DailyWritingTips

Lesson 2: Contextual Usage of Mixed Tenses

Mixed tenses help show the connections between actions happening at different times. They also work to add depth to narratives. 

This means using different verb tenses together in sentences, paragraphs, or speeches to show actions and events that happened at different times. Mixed tenses can help show the order and length of actions and connect past, present, and future events.

First, review how each tense shows time. This will help you understand which tenses can be used together and which cannot. 

Expressing Time Through Verb Tenses

Present TensesExisting or happening now
Present Perfect TensesExisting or happening sometime before now
Past TensesExisting or happening in the past
Past Perfect TensesExisting or happening before a specific time in the past
Future TensesExisting or happening in the future
Future Perfect TensesExisting or happening before a specific time in the future

Context is the background or situation that helps us understand an action, event, idea, or statement.

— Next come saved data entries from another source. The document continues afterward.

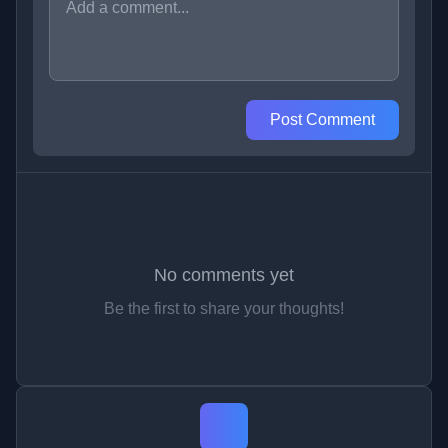
Post Comment
No comments yet
Be the first to share your thoughts!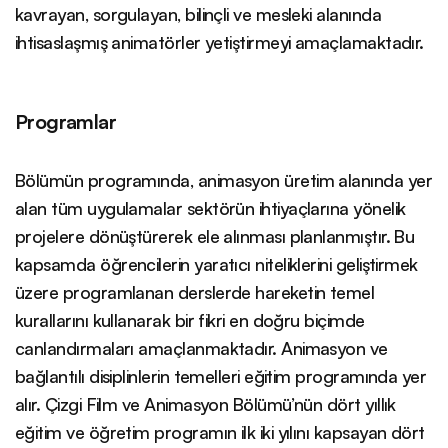
kavrayan, sorgulayan, bilinçli ve mesleki alanında
ihtisaslaşmış animatörler yetiştirmeyi amaçlamaktadır.
Programlar
Bölümün programında, animasyon üretim alanında yer
alan tüm uygulamalar sektörün ihtiyaçlarına yönelik
projelere dönüştürerek ele alınması planlanmıştır. Bu
kapsamda öğrencilerin yaratıcı niteliklerini geliştirmek
üzere programlanan derslerde hareketin temel
kurallarını kullanarak bir fikri en doğru biçimde
canlandırmaları amaçlanmaktadır. Animasyon ve
bağlantılı disiplinlerin temelleri eğitim programında yer
alır. Çizgi Film ve Animasyon Bölümü’nün dört yıllık
eğitim ve öğretim programın ilk iki yılını kapsayan dört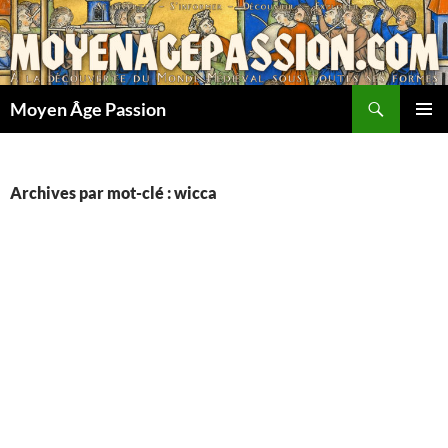
Aller
au
contenu
Recherche
Moyen Âge Passion
MENU
PRINCI
Archives par mot-clé : wicca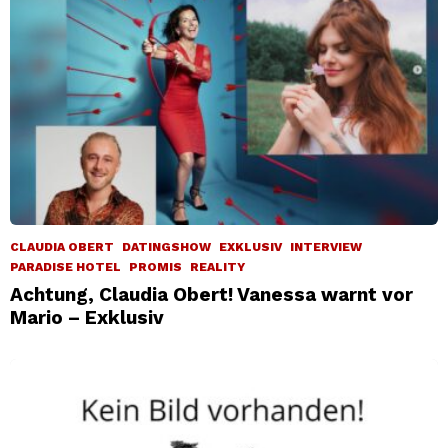
CLAUDIA OBERT
DATINGSHOW
EXKLUSIV
INTERVIEW
PARADISE HOTEL
PROMIS
REALITY
Achtung, Claudia Obert! Vanessa warnt vor
Mario – Exklusiv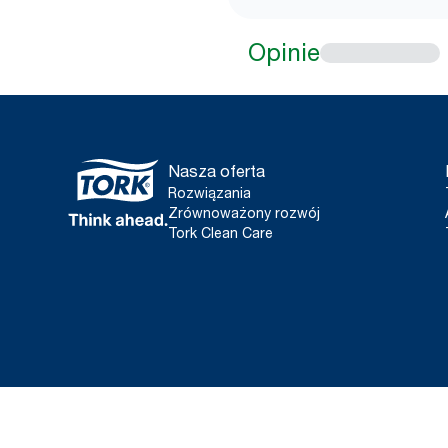
Opinie
Nasza oferta
Rozwiązania
Zrównoważony rozwój
Tork Clean Care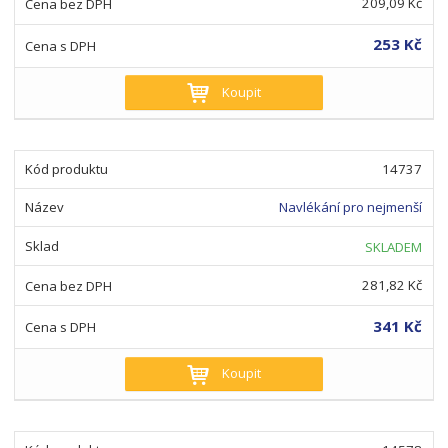
209,09 Kč
253 Kč
Koupit
14737
Navlékání pro nejmenší
SKLADEM
281,82 Kč
341 Kč
Koupit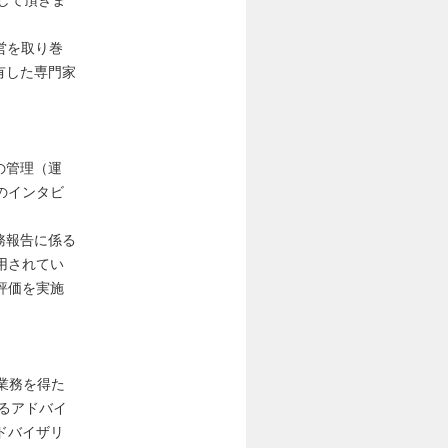
事して頂きま
営を取り巻
有した専門家
の管理（運
のインタビ
務報告に係る
用されてい
評価を実施
連業務を得た
るアドバイ
ドバイザリ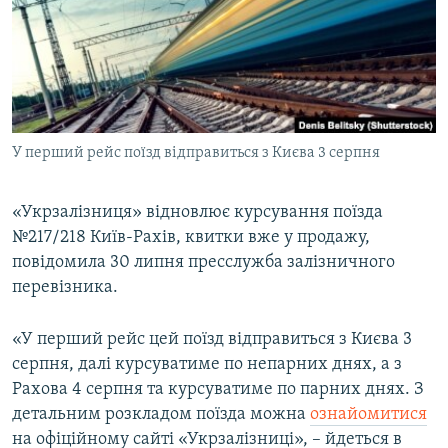
МУЛЬТИМЕДІА
ФОТО
СПЕЦПРОЄКТИ
ПОДКАСТИ
У перший рейс поїзд відправиться з Києва 3 серпня
КРИМ РЕАЛІЇ
РУС
«Укрзалізниця» відновлює курсування поїзда
№217/218 Київ-Рахів, квитки вже у продажу,
УКР
повідомила 30 липня пресслужба залізничного
КТАТ
перевізника.
ДОЛУЧАЙСЯ!
«У перший рейс цей поїзд відправиться з Києва 3
серпня, далі курсуватиме по непарних днях, а з
Рахова 4 серпня та курсуватиме по парних днях. З
детальним розкладом поїзда можна
ознайомитися
на офіційному сайті «Укрзалізниці», – йдеться в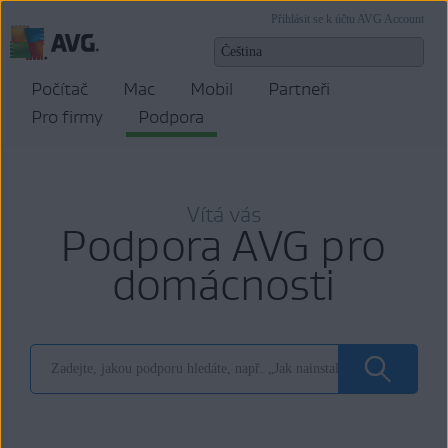
Přihlásit se k účtu AVG Account
Počítač
Mac
Mobil
Partneři
Pro firmy
Podpora
Vítá vás
Podpora AVG pro
domácnosti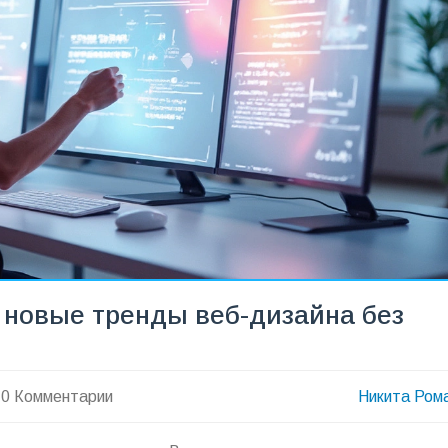
: новые тренды веб-дизайна без
0 Комментарии
Никита Ром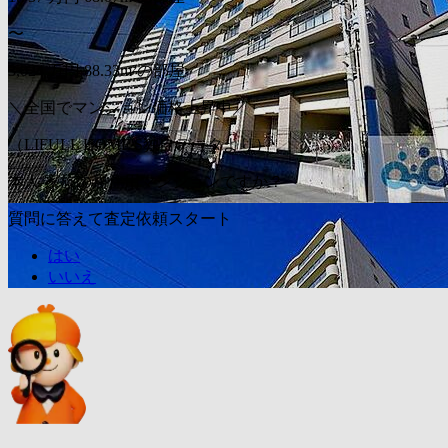
〜
3,024
万円
88.33m²の部屋
＼全国でマンション価格上昇中／
（LIFULL HOME'S独自データより）
本人/家族の居住用マンションですか？
質問に答えて査定依頼スタート
はい
いいえ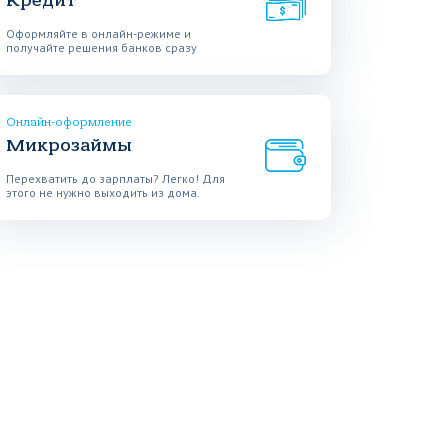
Кредит
Оформляйте в онлайн-режиме и
получайте решения банков сразу
Онлайн-оформление
Микрозаймы
Перехватить до зарплаты? Легко! Для
этого не нужно выходить из дома.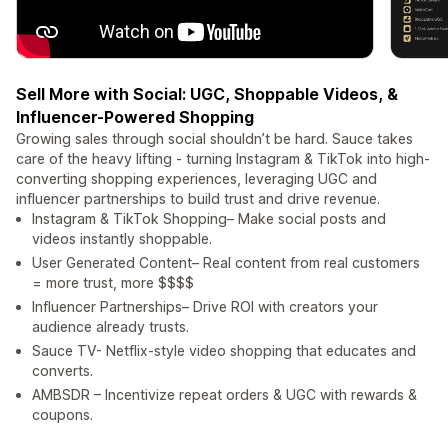
Sell More with Social: UGC, Shoppable Videos, &
Influencer-Powered Shopping
Growing sales through social shouldn’t be hard. Sauce takes
care of the heavy lifting - turning Instagram & TikTok into high-
converting shopping experiences, leveraging UGC and
influencer partnerships to build trust and drive revenue.
Instagram & TikTok Shopping– Make social posts and
videos instantly shoppable.
User Generated Content– Real content from real customers
= more trust, more $$$$
Influencer Partnerships– Drive ROI with creators your
audience already trusts.
Sauce TV- Netflix-style video shopping that educates and
converts.
AMBSDR – Incentivize repeat orders & UGC with rewards &
coupons.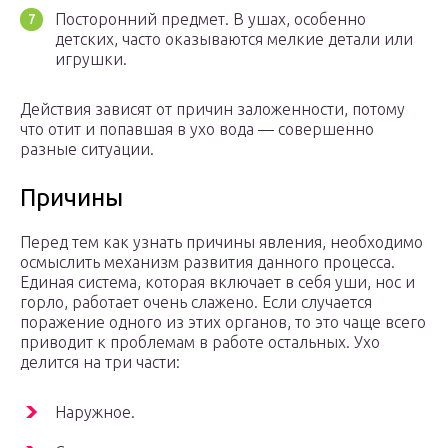
Посторонний предмет. В ушах, особенно
детских, часто оказываются мелкие детали или
игрушки.
Действия зависят от причин заложенности, потому
что отит и попавшая в ухо вода — совершенно
разные ситуации.
Причины
Перед тем как узнать причины явления, необходимо
осмыслить механизм развития данного процесса.
Единая система, которая включает в себя уши, нос и
горло, работает очень слажено. Если случается
поражение одного из этих органов, то это чаще всего
приводит к проблемам в работе остальных. Ухо
делится на три части:
Наружное.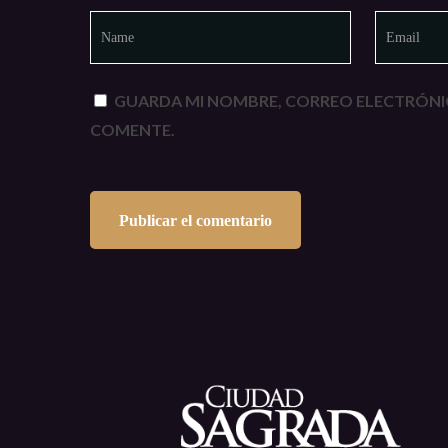
GUARDA MI NOMBRE, CORREO ELECTRÓNIC
COMENTE.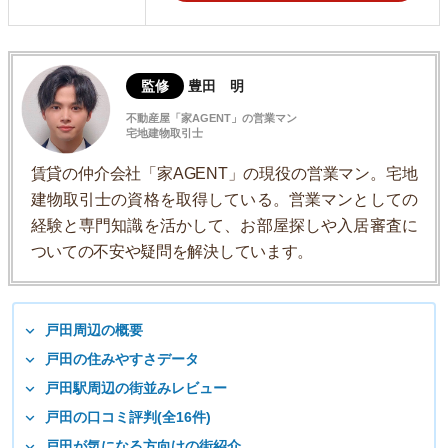
監修
豊田 明
不動産屋「家AGENT」の営業マン
宅地建物取引士
賃貸の仲介会社「家AGENT」の現役の営業マン。宅地
建物取引士の資格を取得している。営業マンとしての
経験と専門知識を活かして、お部屋探しや入居審査に
ついての不安や疑問を解決しています。
戸田周辺の概要
戸田の住みやすさデータ
戸田駅周辺の街並みレビュー
戸田の口コミ評判(全16件)
戸田が気になる方向けの街紹介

We only mix tenses when it makes sense for the time we’re talking about. The actions or events should follow a clear and logical order. 

To better understand this, look at why you would mix tenses:

To Show Actions at the Same Time

We can use mixed tenses to emphasize actions that happened together but in different time frames. 

For example: 

  • While I was reading, she finished cooking.

To Report Past Events

We use mixed tenses when telling stories or reporting conversations. Direct speech might be in the past tense, but the story or narrative could be in the present or past tense. 

For example:

  • When he said, “I am going to consider enrolling in the military,” I thought about what that would mean for the rest of us.

To Provide Background Information

We can use the present tense for general facts and the past tense for specific past actions. 

For example: 

  • Elephants are known to have long memories. When I visited the sanctuary last year, the elephant remembered me from a previous visit.

To Talk About the Future from the Past

We can mix past and future tenses to show how a past event affected a future action. 

For example: 

  • After she saw the weather forecast yesterday, she knew she would need an umbrella today.

To Create Flashbacks

Mixed tenses can be used to remember past events. 

For example: 

  • As I sit in the old classroom, I remember how we used to laugh and learn together.

To Talk About Unfulfilled Intentions

We can use mixed tenses to talk about plans that didn’t happen. 

For example: 

  • I was going to call her, but I forgot.

To Combine Direct and Indirect Speech

Mixed tenses can show both what was said and how it was reported. 

For example: 

  • She informed me, “I will come.”

To Show Ongoing Past Actions

We use the past continuous tense to describe actions that were happening or ongoing in the past. 

For example: 

  • I am going to tell her that at 5 PM yesterday, I was working on my assignment.”

Remember, when mixing tenses, make sure your sentences are clear and make sense in their context. Avoid confusing your audience.